I have not listened to the Classic Records (2009) or the Japanese re-issues. I have certainly not listened to the original version from 1961.

What I also listened to tonight was a mint review copy of the upcoming 33 1/3 RPM reissue that Ron Rambach, owner of Music Matters Jazz, gave me when I visited him in Oxnard, California on Friday October 21, 2016.  The sound that emanates from this 180g virgin vinyl pressing! The musical revelation! This sounds clearer and more dynamic than the Analogue Productions set, with all instruments very distinct and yet together.

On “Buffalo”, one hears Chambers’ bass with a clarity that surpasses that on other reissues. The great blues playing sounds very fresh.  Mobley’s majestic, swinging, flawless and guttural tenor is in the big Texan mode.

Dorham’s trumpet has a fatness that recalls Clifford Brown.

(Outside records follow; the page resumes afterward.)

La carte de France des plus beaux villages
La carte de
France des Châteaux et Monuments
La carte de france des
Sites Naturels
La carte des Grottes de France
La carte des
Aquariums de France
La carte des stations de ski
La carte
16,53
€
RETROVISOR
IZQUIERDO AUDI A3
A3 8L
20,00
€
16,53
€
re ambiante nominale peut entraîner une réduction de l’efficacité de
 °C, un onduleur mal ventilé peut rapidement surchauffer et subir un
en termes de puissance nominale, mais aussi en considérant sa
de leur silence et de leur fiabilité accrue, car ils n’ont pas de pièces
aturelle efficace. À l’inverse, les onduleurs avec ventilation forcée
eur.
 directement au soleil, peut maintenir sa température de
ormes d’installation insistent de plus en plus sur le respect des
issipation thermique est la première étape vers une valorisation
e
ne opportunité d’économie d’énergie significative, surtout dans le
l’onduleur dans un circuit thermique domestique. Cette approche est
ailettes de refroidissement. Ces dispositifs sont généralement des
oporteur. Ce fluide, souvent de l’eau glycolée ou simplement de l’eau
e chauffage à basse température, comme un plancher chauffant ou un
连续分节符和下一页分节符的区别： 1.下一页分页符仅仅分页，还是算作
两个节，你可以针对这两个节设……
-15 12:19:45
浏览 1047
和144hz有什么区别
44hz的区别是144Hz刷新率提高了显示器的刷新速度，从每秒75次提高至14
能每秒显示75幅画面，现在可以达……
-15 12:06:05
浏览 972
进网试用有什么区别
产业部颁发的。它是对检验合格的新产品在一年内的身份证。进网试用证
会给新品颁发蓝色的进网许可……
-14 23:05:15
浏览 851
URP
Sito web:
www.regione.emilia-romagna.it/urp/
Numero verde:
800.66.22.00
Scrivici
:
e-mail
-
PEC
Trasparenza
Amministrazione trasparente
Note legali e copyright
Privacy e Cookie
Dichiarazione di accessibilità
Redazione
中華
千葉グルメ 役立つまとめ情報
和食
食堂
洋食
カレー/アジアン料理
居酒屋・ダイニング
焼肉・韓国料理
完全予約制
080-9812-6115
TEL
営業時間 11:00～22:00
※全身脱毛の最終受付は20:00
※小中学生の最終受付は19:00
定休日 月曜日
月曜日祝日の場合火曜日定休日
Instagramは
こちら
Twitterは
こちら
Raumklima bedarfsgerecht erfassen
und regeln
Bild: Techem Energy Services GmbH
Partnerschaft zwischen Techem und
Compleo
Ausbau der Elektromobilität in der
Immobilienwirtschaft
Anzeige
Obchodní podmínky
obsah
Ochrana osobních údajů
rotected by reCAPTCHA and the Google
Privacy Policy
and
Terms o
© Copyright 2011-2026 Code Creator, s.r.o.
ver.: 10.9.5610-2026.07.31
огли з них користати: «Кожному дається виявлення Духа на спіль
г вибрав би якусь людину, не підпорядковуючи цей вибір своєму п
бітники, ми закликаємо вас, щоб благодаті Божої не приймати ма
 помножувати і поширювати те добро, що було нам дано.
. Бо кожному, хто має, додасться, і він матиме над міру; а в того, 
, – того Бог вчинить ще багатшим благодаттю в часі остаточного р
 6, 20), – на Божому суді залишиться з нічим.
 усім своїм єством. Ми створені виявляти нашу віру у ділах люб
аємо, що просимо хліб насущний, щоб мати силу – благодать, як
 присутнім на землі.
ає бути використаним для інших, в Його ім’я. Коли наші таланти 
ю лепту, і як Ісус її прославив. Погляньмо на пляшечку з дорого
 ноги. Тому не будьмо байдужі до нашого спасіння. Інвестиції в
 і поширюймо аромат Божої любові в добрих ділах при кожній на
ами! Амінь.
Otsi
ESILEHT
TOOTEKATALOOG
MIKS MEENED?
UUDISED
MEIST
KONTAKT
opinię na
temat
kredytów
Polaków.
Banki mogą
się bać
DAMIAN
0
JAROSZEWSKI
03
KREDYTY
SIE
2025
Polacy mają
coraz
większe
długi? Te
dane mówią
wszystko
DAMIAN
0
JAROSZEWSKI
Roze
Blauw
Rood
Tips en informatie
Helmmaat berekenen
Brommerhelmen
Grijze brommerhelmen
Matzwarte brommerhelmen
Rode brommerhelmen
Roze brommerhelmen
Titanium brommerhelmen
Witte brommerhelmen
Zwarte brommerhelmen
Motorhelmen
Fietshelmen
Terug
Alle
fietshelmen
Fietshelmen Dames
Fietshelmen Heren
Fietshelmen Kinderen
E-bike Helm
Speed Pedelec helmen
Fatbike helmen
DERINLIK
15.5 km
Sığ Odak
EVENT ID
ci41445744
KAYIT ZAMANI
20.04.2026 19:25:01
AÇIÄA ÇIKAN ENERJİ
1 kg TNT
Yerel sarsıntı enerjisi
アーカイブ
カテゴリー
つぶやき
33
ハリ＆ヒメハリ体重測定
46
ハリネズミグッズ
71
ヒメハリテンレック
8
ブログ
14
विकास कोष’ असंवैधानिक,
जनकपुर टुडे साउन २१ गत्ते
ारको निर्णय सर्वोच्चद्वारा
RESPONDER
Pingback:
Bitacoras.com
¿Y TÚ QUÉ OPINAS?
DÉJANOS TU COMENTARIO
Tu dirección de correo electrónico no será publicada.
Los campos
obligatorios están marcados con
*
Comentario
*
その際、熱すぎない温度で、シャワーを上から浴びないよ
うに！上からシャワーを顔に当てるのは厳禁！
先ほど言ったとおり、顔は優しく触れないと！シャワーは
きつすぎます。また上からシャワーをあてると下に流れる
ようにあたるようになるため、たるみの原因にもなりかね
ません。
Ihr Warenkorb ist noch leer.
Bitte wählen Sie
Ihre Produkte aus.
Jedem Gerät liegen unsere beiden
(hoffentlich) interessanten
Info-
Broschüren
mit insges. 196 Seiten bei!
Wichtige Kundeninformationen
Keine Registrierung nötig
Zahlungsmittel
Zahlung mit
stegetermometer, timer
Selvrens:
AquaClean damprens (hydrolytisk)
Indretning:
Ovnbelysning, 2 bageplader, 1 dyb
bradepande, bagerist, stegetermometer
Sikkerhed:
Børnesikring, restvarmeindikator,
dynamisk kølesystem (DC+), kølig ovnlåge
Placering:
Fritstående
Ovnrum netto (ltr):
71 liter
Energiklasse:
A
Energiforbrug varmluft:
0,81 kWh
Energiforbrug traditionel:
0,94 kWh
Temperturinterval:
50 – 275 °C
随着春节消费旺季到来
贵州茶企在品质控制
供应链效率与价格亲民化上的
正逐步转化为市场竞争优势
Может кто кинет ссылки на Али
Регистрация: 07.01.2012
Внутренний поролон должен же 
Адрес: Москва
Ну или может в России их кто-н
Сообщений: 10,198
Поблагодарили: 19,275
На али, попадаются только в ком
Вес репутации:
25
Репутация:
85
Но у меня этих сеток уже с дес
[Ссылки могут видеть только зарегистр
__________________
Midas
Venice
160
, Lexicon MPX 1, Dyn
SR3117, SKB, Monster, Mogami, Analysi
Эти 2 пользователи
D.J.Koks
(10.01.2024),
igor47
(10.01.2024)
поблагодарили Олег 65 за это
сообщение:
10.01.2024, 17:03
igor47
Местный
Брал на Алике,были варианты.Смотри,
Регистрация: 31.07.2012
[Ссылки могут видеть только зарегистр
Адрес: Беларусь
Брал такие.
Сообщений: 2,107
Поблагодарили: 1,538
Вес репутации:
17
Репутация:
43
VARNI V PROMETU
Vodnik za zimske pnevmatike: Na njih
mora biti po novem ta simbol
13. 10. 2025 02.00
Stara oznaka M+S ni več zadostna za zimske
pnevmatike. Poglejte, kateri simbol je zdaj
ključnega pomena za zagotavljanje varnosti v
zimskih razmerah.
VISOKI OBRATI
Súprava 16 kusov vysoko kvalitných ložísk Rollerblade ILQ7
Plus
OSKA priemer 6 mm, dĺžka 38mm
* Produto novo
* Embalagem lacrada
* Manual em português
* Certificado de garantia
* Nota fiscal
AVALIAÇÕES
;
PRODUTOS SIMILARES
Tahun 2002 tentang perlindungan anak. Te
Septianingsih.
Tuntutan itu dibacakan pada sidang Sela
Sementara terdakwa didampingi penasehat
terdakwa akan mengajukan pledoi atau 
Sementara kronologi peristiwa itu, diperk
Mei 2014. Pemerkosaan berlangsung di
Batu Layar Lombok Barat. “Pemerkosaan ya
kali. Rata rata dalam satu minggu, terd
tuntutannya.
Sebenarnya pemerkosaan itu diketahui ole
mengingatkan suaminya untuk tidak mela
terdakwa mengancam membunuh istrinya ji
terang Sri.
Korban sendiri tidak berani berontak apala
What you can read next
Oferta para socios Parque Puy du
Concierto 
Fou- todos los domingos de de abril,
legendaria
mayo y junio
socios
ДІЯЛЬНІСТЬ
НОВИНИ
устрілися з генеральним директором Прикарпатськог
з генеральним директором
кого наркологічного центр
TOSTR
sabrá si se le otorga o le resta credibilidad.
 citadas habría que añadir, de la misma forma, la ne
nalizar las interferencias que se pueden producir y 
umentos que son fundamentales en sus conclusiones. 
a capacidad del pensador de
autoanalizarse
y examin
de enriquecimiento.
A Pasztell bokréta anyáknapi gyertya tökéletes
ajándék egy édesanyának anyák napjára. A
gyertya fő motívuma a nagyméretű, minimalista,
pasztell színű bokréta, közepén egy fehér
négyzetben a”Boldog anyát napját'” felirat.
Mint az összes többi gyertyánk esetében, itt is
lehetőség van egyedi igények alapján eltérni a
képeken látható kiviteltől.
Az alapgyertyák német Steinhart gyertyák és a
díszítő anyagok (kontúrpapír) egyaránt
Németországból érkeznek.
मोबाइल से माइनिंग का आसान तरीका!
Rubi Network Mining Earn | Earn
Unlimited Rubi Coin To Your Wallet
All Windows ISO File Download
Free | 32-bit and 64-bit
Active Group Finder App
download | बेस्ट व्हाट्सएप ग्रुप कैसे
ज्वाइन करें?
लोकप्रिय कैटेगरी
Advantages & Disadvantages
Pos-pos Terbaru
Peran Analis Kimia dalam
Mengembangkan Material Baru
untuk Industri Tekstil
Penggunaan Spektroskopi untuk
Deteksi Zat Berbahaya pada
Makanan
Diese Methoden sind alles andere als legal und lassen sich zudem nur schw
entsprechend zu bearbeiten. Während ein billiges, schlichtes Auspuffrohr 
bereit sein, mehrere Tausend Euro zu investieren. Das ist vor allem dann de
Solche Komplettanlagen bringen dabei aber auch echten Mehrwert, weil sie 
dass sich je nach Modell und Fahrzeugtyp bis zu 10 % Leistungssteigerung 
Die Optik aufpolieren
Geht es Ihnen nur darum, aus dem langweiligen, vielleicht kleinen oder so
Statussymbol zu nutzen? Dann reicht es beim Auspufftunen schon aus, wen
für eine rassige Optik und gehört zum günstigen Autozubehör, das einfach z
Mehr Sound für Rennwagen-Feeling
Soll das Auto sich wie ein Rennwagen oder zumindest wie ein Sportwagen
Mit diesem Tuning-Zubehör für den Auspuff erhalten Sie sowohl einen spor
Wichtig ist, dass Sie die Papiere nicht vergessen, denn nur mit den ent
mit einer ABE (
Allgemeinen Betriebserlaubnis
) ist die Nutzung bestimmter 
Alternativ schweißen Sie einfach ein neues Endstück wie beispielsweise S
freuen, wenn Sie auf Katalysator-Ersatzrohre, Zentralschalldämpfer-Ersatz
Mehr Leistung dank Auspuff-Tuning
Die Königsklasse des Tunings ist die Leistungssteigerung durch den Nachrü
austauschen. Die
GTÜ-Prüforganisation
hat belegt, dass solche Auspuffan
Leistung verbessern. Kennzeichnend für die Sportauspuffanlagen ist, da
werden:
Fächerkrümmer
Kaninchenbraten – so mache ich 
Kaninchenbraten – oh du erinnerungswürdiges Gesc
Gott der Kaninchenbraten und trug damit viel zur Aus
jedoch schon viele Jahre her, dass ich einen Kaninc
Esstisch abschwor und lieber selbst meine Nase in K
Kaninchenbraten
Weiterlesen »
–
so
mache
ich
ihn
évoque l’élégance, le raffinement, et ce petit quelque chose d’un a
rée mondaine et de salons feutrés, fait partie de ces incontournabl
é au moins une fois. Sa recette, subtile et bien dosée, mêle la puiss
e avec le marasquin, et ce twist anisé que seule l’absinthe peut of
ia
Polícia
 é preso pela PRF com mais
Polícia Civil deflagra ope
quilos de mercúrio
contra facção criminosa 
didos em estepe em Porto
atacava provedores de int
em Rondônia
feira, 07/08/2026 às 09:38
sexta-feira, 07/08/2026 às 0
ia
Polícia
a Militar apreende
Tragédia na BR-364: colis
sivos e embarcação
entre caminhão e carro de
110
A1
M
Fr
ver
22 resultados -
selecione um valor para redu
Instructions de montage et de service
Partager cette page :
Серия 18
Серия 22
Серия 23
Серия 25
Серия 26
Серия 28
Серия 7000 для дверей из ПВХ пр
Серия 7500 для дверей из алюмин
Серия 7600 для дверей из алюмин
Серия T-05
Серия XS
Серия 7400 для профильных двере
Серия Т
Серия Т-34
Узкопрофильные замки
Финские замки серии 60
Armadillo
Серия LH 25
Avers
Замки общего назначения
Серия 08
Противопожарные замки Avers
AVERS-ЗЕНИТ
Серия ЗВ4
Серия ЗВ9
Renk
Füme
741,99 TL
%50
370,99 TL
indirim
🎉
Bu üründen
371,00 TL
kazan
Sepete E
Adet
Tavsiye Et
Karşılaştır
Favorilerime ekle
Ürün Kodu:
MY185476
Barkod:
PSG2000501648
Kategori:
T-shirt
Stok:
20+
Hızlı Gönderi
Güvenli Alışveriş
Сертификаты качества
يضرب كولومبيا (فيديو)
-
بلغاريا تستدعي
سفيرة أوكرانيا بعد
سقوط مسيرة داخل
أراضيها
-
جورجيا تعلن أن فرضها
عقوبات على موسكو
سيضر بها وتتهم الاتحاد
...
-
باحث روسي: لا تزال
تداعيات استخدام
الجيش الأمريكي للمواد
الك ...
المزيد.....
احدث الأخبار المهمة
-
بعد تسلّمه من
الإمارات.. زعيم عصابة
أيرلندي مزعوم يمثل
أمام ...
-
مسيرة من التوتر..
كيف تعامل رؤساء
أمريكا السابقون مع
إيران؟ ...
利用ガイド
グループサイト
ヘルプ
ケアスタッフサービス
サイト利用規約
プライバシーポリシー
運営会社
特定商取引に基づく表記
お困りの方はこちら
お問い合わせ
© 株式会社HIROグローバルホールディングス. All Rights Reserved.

This is essential Jazz music, presented by an outstanding unit led by a trumpeter who was not given the accolades he rightly deserved during his life. His premature death from kidney failure on December 5, 1972 robbed us of one of the most talented players and innovators. 

That Dorham died 10 months after Lee Morgan, another great Jazz trumpeter, was murdered by his wife was a double tragedy.  Fortunately, their music lives on, thanks to the work of those who recorded, preserved and reissued their work with meticulous attention to detail.